The nation-state is not a natural community. Rather, nationalism is the political theology of the state — a doctrine evolved to justify all manner of outrages against external and internal threats to the state’s (or the aspiring state’s) interests. Self-determination has nothing to do with it.

Thus, Serbian nationalists relocate Croatian and Moslem populations to concentration camps (when they don’t execute them outright) in order to create ethnically homogenous territories in which to construct their new nation-state.

Indonesian generals massacre residents of East Timor who wish to set up their own nation-state, in the name of preserving the unity of the Indonesian nation (itself a colonial construct devised to simplify administration of far-flung islands).

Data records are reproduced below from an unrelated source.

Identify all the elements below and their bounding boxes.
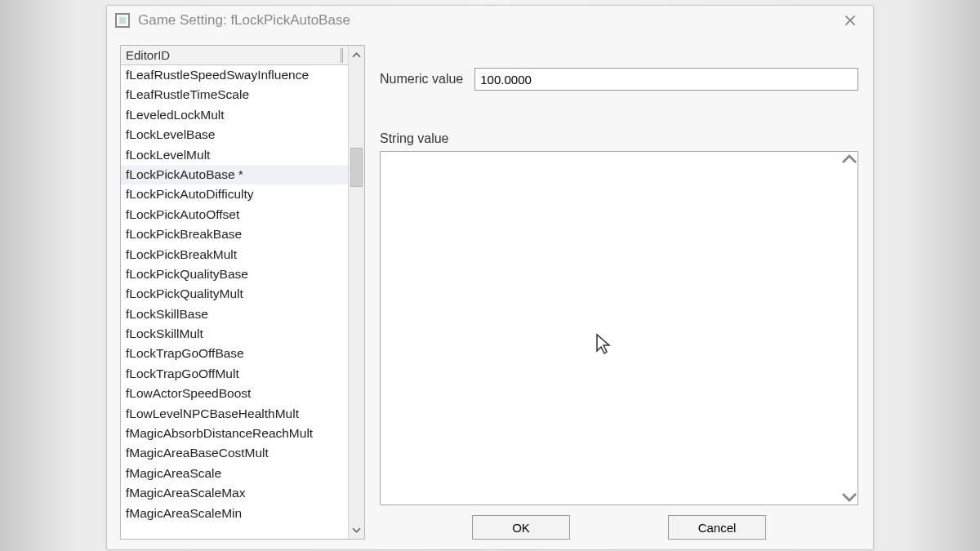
list-item[interactable]: fLeveledLockMult [121, 105, 348, 125]
scroll-up-button[interactable] [349, 47, 364, 62]
list-item[interactable]: fLockLevelMult [121, 145, 348, 165]
numeric-value-input[interactable] [474, 68, 858, 91]
list-item[interactable]: fLockPickAutoOffset [121, 205, 348, 224]
ok-button[interactable]: OK [472, 515, 570, 540]
cancel-button[interactable]: Cancel [668, 515, 766, 540]
dialog-client-area: EditorID fLeafRustleSpeedSwayInfluencefL… [107, 35, 873, 549]
list-header[interactable]: EditorID [121, 46, 348, 65]
chevron-down-icon [841, 489, 858, 505]
string-group: String value [380, 131, 858, 505]
list-items[interactable]: fLeafRustleSpeedSwayInfluencefLeafRustle… [121, 65, 348, 539]
app-icon [115, 13, 130, 28]
numeric-row: Numeric value [380, 68, 858, 91]
chevron-up-icon [352, 51, 361, 60]
close-icon [844, 15, 856, 26]
dialog-buttons: OK Cancel [380, 515, 858, 540]
list-item[interactable]: fLowActorSpeedBoost [121, 384, 348, 403]
chevron-down-icon [352, 526, 361, 535]
list-item[interactable]: fLockPickBreakBase [121, 224, 348, 244]
editorid-listbox[interactable]: EditorID fLeafRustleSpeedSwayInfluencefL… [121, 46, 348, 539]
list-vertical-scrollbar[interactable] [348, 46, 364, 539]
list-item[interactable]: fLockPickAutoBase * [121, 165, 348, 184]
editorid-list: EditorID fLeafRustleSpeedSwayInfluencefL… [120, 45, 365, 540]
scroll-track[interactable] [349, 62, 364, 522]
chevron-up-icon [841, 151, 858, 167]
list-item[interactable]: fLockTrapGoOffMult [121, 364, 348, 384]
list-item[interactable]: fMagicAreaScaleMax [121, 483, 348, 503]
string-value-box [380, 151, 858, 505]
list-item[interactable]: fLockTrapGoOffBase [121, 344, 348, 363]
list-item[interactable]: fLockLevelBase [121, 125, 348, 144]
scroll-down-button[interactable] [349, 522, 364, 537]
string-scroll-up[interactable] [841, 152, 858, 167]
dialog-window: Game Setting: fLockPickAutoBase EditorID… [106, 5, 874, 550]
right-pane: Numeric value String value [380, 45, 858, 540]
list-item[interactable]: fLeafRustleSpeedSwayInfluence [121, 65, 348, 85]
scroll-thumb[interactable] [350, 148, 363, 187]
list-item[interactable]: fMagicAreaBaseCostMult [121, 443, 348, 463]
title-bar[interactable]: Game Setting: fLockPickAutoBase [107, 6, 873, 35]
list-item[interactable]: fMagicAreaScaleMin [121, 504, 348, 523]
column-resize-grip[interactable] [341, 48, 343, 63]
list-item[interactable]: fLockPickBreakMult [121, 245, 348, 264]
list-item[interactable]: fLockPickQualityMult [121, 284, 348, 304]
list-item[interactable]: fMagicAbsorbDistanceReachMult [121, 424, 348, 443]
column-header-editorid[interactable]: EditorID [126, 48, 337, 62]
list-item[interactable]: fLeafRustleTimeScale [121, 85, 348, 104]
string-scroll-down[interactable] [841, 490, 858, 504]
list-item[interactable]: fLowLevelNPCBaseHealthMult [121, 404, 348, 424]
string-label: String value [380, 131, 858, 146]
list-item[interactable]: fLockSkillMult [121, 324, 348, 344]
list-item[interactable]: fLockPickQualityBase [121, 264, 348, 284]
window-title: Game Setting: fLockPickAutoBase [138, 12, 350, 29]
list-item[interactable]: fMagicAreaScale [121, 464, 348, 483]
numeric-label: Numeric value [380, 72, 463, 87]
close-button[interactable] [832, 9, 868, 32]
string-scrollbar[interactable] [841, 152, 858, 504]
string-value-textarea[interactable] [381, 152, 841, 504]
list-item[interactable]: fLockPickAutoDifficulty [121, 184, 348, 204]
list-item[interactable]: fLockSkillBase [121, 304, 348, 324]
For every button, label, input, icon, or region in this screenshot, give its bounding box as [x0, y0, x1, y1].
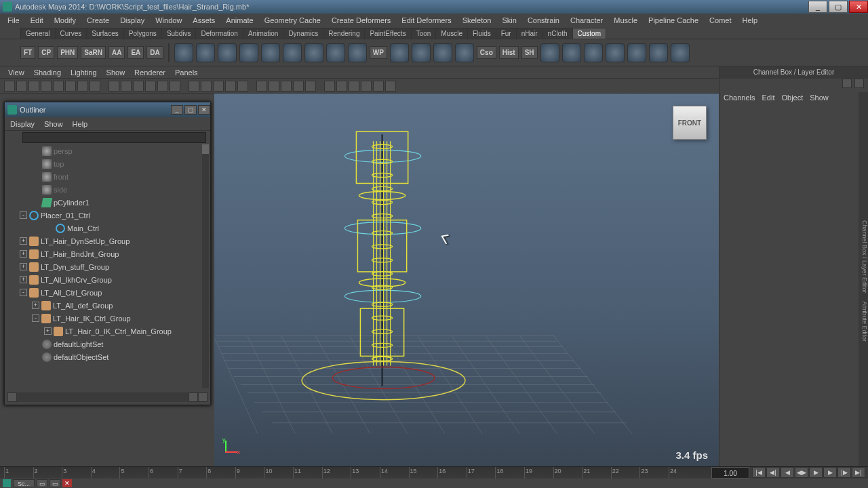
- step-fwd-key-button[interactable]: |▶: [837, 467, 851, 478]
- shelf-tab-toon[interactable]: Toon: [411, 28, 437, 39]
- outliner-item[interactable]: pCylinder1: [7, 196, 201, 209]
- shelf-tab-subdivs[interactable]: Subdivs: [161, 28, 197, 39]
- channel-tab-show[interactable]: Show: [810, 94, 829, 102]
- expand-toggle[interactable]: +: [44, 327, 52, 335]
- menu-window[interactable]: Window: [151, 15, 186, 26]
- shelf-tab-dynamics[interactable]: Dynamics: [283, 28, 323, 39]
- shelf-icon[interactable]: [627, 43, 646, 62]
- task-button[interactable]: ▭: [37, 479, 47, 487]
- shelf-icon[interactable]: [584, 43, 603, 62]
- current-frame[interactable]: 1.00: [711, 467, 749, 479]
- shelf-tab-nhair[interactable]: nHair: [516, 28, 543, 39]
- outliner-item[interactable]: +LT_All_IkhCrv_Group: [7, 273, 201, 286]
- channel-tab-object[interactable]: Object: [781, 94, 803, 102]
- view-cube[interactable]: FRONT: [673, 106, 707, 140]
- outliner-menu-help[interactable]: Help: [73, 120, 88, 128]
- outliner-item[interactable]: -Placer_01_Ctrl: [7, 209, 201, 222]
- outliner-item[interactable]: Main_Ctrl: [7, 222, 201, 235]
- shelf-tab-polygons[interactable]: Polygons: [123, 28, 162, 39]
- expand-toggle[interactable]: -: [32, 314, 39, 322]
- expand-toggle[interactable]: -: [20, 289, 27, 296]
- outliner-tree[interactable]: persptopfrontsidepCylinder1-Placer_01_Ct…: [7, 144, 201, 388]
- scroll-right-button[interactable]: [189, 392, 198, 402]
- outliner-menu-display[interactable]: Display: [10, 120, 35, 128]
- viewport-3d[interactable]: FRONT 3.4 fps y x: [214, 94, 719, 466]
- channel-tab-edit[interactable]: Edit: [762, 94, 774, 102]
- shelf-icon[interactable]: [326, 43, 345, 62]
- shelf-btn-ea[interactable]: EA: [127, 46, 144, 59]
- shelf-icon[interactable]: [433, 43, 452, 62]
- shelf-icon[interactable]: [540, 43, 559, 62]
- viewport-tool-icon[interactable]: [108, 81, 119, 92]
- menu-comet[interactable]: Comet: [705, 15, 736, 26]
- viewport-tool-icon[interactable]: [256, 81, 267, 92]
- shelf-btn-cp[interactable]: CP: [38, 46, 54, 59]
- channel-tab-channels[interactable]: Channels: [724, 94, 755, 102]
- viewport-tool-icon[interactable]: [373, 81, 384, 92]
- timeline-track[interactable]: 123456789101112131415161718192021222324: [0, 467, 711, 479]
- viewport-tool-icon[interactable]: [41, 81, 52, 92]
- viewport-tool-icon[interactable]: [145, 81, 156, 92]
- expand-toggle[interactable]: +: [32, 302, 39, 309]
- viewport-tool-icon[interactable]: [16, 81, 27, 92]
- shelf-tab-animation[interactable]: Animation: [243, 28, 283, 39]
- outliner-search-input[interactable]: [22, 132, 206, 143]
- expand-toggle[interactable]: -: [20, 211, 27, 219]
- menu-create-deformers[interactable]: Create Deformers: [327, 15, 395, 26]
- close-button[interactable]: ✕: [849, 1, 868, 13]
- shelf-tab-curves[interactable]: Curves: [55, 28, 87, 39]
- viewport-tool-icon[interactable]: [121, 81, 132, 92]
- shelf-btn-sh[interactable]: SH: [521, 46, 538, 59]
- outliner-item[interactable]: side: [7, 183, 201, 196]
- menu-assets[interactable]: Assets: [188, 15, 220, 26]
- shelf-icon[interactable]: [304, 43, 323, 62]
- viewport-tool-icon[interactable]: [281, 81, 292, 92]
- outliner-item[interactable]: +LT_Hair_BndJnt_Group: [7, 247, 201, 260]
- shelf-icon[interactable]: [261, 43, 280, 62]
- menu-edit[interactable]: Edit: [26, 15, 48, 26]
- go-to-end-button[interactable]: ▶|: [852, 467, 865, 478]
- viewport-tool-icon[interactable]: [324, 81, 335, 92]
- menu-character[interactable]: Character: [566, 15, 608, 26]
- panel-menu-show[interactable]: Show: [102, 68, 130, 77]
- shelf-icon[interactable]: [196, 43, 215, 62]
- outliner-item[interactable]: defaultObjectSet: [7, 350, 201, 363]
- viewport-tool-icon[interactable]: [237, 81, 248, 92]
- shelf-icon[interactable]: [174, 43, 193, 62]
- shelf-icon[interactable]: [412, 43, 431, 62]
- menu-animate[interactable]: Animate: [221, 15, 258, 26]
- shelf-icon[interactable]: [455, 43, 474, 62]
- menu-file[interactable]: File: [3, 15, 24, 26]
- shelf-tab-rendering[interactable]: Rendering: [323, 28, 365, 39]
- shelf-tab-ncloth[interactable]: nCloth: [542, 28, 573, 39]
- viewport-tool-icon[interactable]: [133, 81, 144, 92]
- outliner-max-button[interactable]: ▢: [184, 105, 197, 115]
- shelf-icon[interactable]: [562, 43, 581, 62]
- panel-menu-renderer[interactable]: Renderer: [130, 68, 170, 77]
- viewport-tool-icon[interactable]: [90, 81, 100, 92]
- shelf-btn-da[interactable]: DA: [146, 46, 163, 59]
- shelf-btn-wp[interactable]: WP: [370, 46, 387, 59]
- outliner-min-button[interactable]: _: [171, 105, 183, 115]
- minimize-button[interactable]: _: [808, 1, 827, 13]
- outliner-titlebar[interactable]: Outliner _ ▢ ✕: [5, 102, 210, 117]
- viewport-tool-icon[interactable]: [53, 81, 64, 92]
- panel-menu-lighting[interactable]: Lighting: [66, 68, 101, 77]
- menu-geometry-cache[interactable]: Geometry Cache: [260, 15, 326, 26]
- shelf-btn-sarn[interactable]: SaRN: [81, 46, 106, 59]
- shelf-tab-fluids[interactable]: Fluids: [467, 28, 496, 39]
- shelf-btn-phn[interactable]: PHN: [57, 46, 78, 59]
- menu-help[interactable]: Help: [738, 15, 763, 26]
- shelf-icon[interactable]: [239, 43, 258, 62]
- shelf-tab-surfaces[interactable]: Surfaces: [86, 28, 123, 39]
- scroll-right-button[interactable]: [198, 392, 208, 402]
- outliner-menu-show[interactable]: Show: [44, 120, 63, 128]
- viewport-tool-icon[interactable]: [170, 81, 180, 92]
- menu-create[interactable]: Create: [82, 15, 114, 26]
- viewport-tool-icon[interactable]: [77, 81, 88, 92]
- viewport-tool-icon[interactable]: [361, 81, 372, 92]
- maximize-button[interactable]: ▢: [829, 1, 848, 13]
- viewport-tool-icon[interactable]: [349, 81, 359, 92]
- step-back-button[interactable]: ◀: [781, 467, 794, 478]
- shelf-btn-ft[interactable]: FT: [20, 46, 35, 59]
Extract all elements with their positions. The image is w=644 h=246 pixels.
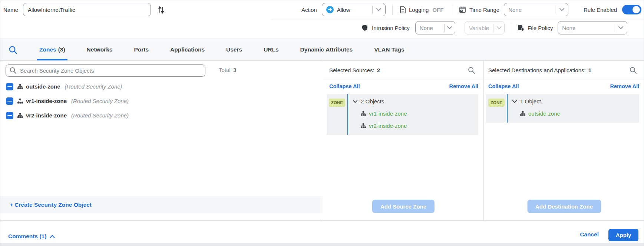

In the name of nationalism, the U.S. and its allies felt no compunction about massacring Iraqis. In turn, Iraq’s leaders appeal to nationalism to mobilize support for their attacks against the Kurds (whose nationalist “leaders” in turn use their armed forces to suppress efforts by workers to take control of their workplaces).

The anarchist alternative to nationalism, as Sam Dolgoff notes in “Third World Nationalism and the State” (available from LLR), is a libertarian, stateless federation of various peoples with all other peoples of the world. We reject the artificial national boundaries imposed by capitalism and the state to segregate and divide the workers into hostile camps.

Our freedom, our ability to realize our capacities and pursue our desires, can only be realized when we reject nationalist efforts to paint our fellow workers in different parts of the world as “other” — as people whose aspirations and needs are less important or less legitimate than our own. It is time to more beyond international solidarity, with its implicit notion that national boundaries retain some meaning or legitimacy, towards a global solidarity of people struggling to realize our common humanity, and the freedom that we can truly enjoy only when it is extended to all.